_
Memang manusia biasa. Tapi di salah satu waktu lain, kadang jadi luar biasa.
_____
"Bangun lo bangsat!"
Vero mencekal kerah seragam salah satu kakak kelas yang berhasil memancing emosinya beberapa menit yang lalu. Emosinya memuncak, kala seseorang yang selalu dirinya hormati dihina dengan kejam. Dada Vero bergemuruh naik turun, menyorotkan aura kebencian untuk cowok yang lebih tua darinya itu. Tidak peduli dengan sudut bibirnya yang berdarah-darah. Yang Vero butuhkan saat ini hanyalah lenyapnya orang yang kerah bajunya ia cekal. Karena sebuah maaf saja sudah tidak berguna lagi bagi Vero untuk saat ini.
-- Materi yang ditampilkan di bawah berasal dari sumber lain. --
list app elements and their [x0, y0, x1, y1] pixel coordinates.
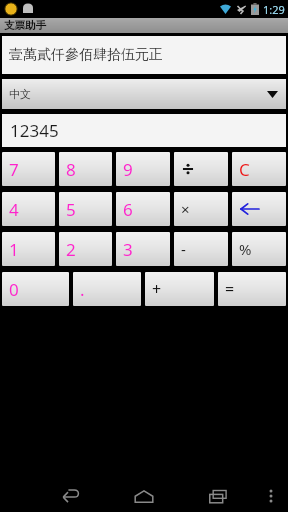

Samar-samar terdengar suara kegaduhan menuju posisi keduanya. Tetapi bukannya berhenti, Vero justru semakin membabi buta. Seolah sifatnya yang berbahaya keluar begitu saja. Ia menyerang dengan beringas. Seraya mengumpati kakak kelasnya itu dengan makian penuh emosi. "Mati lo keparat!"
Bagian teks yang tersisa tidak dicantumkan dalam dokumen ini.